UK and the EU: Education and research
Stats and facts
Universities in the UK are competing in a global market for research funding, academics and students. They see themselves as being among the best in the world, and crucial to providing knowledge and skills to the economy.
A growing proportion of research is done by academics collaborating across countries. If you look at published research papers, projects where British academics have worked with European counterparts are a fast growing category. In published science research papers, more than half come out of this kind of joint working.
So, it's little surprise that universities are strongly in favour of the right to work and study in different countries which comes with EU membership. And in the last 20 years three million students have been given the chance to study in another member country through a programme funded and coordinated by the European Union.
That is only part of the story, as the number of full-time students from other countries around the world studying for their first degree or a post-grad qualification is far greater than the number of students from within the EU. International students pay much higher fees, whereas a student from inside the EU can take out a tuition fee loan or have their fees paid to study at UK universities.
What does the EU do?
The EU provides money for a wide range of research. In the last major grant programme UK universities received almost £1bn euros a year.

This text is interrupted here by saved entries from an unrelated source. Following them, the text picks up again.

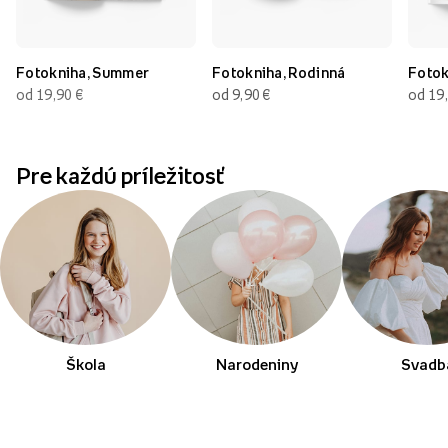
Fotokniha, Summer
Fotokniha, Rodinná
Fotok
od 19,90
€
od 9,90
€
od 19
Pre každú príležitosť
Škola
Narodeniny
Svadb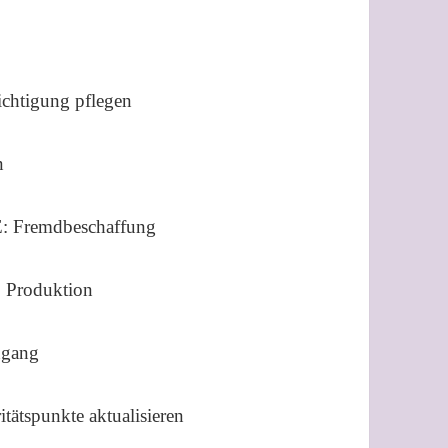
ichtigung pflegen
n
: Fremdbeschaffung
 Produktion
ngang
itätspunkte aktualisieren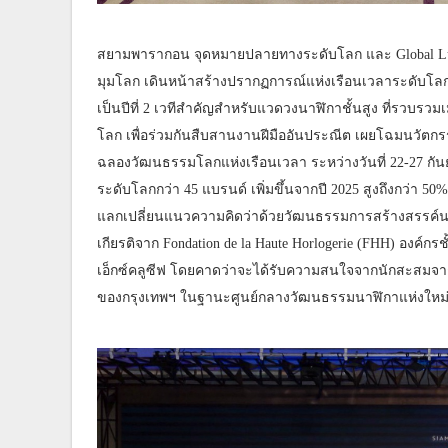
สยามพารากอน จุดหมายปลายทางระดับโลก และ Global Luxury
มุมโลก เดินหน้าสร้างปรากฏการณ์แห่งเรือนเวลาระดับโลก 
เป็นปีที่ 2 เวทีสำคัญสำหรับแวดวงนาฬิกาชั้นสูง ที่รวบรว
โลก เพื่อร่วมกันสืบสานงานฝีมืออันประณีต เผยโฉมนวัตกร
ฉลองวัฒนธรรมโลกแห่งเรือนเวลา ระหว่างวันที่ 22-27 กัน
ระดับโลกกว่า 45 แบรนด์ เพิ่มขึ้นจากปี 2025 สูงถึงกว่า 50%
แลกเปลี่ยนแนวความคิดว่าด้วยวัฒนธรรมการสร้างสรรค์นาฬ
เกียรติจาก Fondation de la Haute Horlogerie (FHH) องค์
เอ็กซ์คลูซีฟ โดยคาดว่าจะได้รับความสนใจจากนักสะสมจากท
ของกรุงเทพฯ ในฐานะศูนย์กลางวัฒนธรรมนาฬิกาแห่งใหม่ข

It sets the broad legal framework for animal research, which is then interpreted by each country.
…and what doesn't it do?
Education is very specific to the culture of each country. It's one of those areas which is left up to individual governments.
The EU for example is not involved in the school systems of any part of the UK.
UK opt-outs of EU rules?
As schools and universities are overseen by governments there are no opt outs of EU rules.
The argument for leaving the EU
The UK has a thriving university sector which competes successfully for students and academics on a global level. Collaboration with other European countries would be unlikely to stop completely as academics increasingly work in networks built around areas of knowledge and interest.
It might prompt higher education to build other global research alliances.
Some of the money the UK currently contributes to the EU could instead be spent directly on research here.
There would be a financial saving too from the tuition fee loans for first degrees or teacher training which EU students can access in England, Wales and Northern Ireland. There has been concern they are less likely to repay. The same goes for Scotland where their fees for a first degree are paid for them. Last year there were 71,000 EU undergraduates studying in the UK.
The argument for staying in the EU
Universities would continue to have access to EU research funding, although it's not possible to predict the future amount.
Being in the EU means students and academics can benefit from systems set up to support co operation and travel. In recent years this has been broadened beyond higher education in a new programme called Erasmus+ which includes training and youth work.
If EU students were charged the same fees as other overseas students then their numbers would probably fall.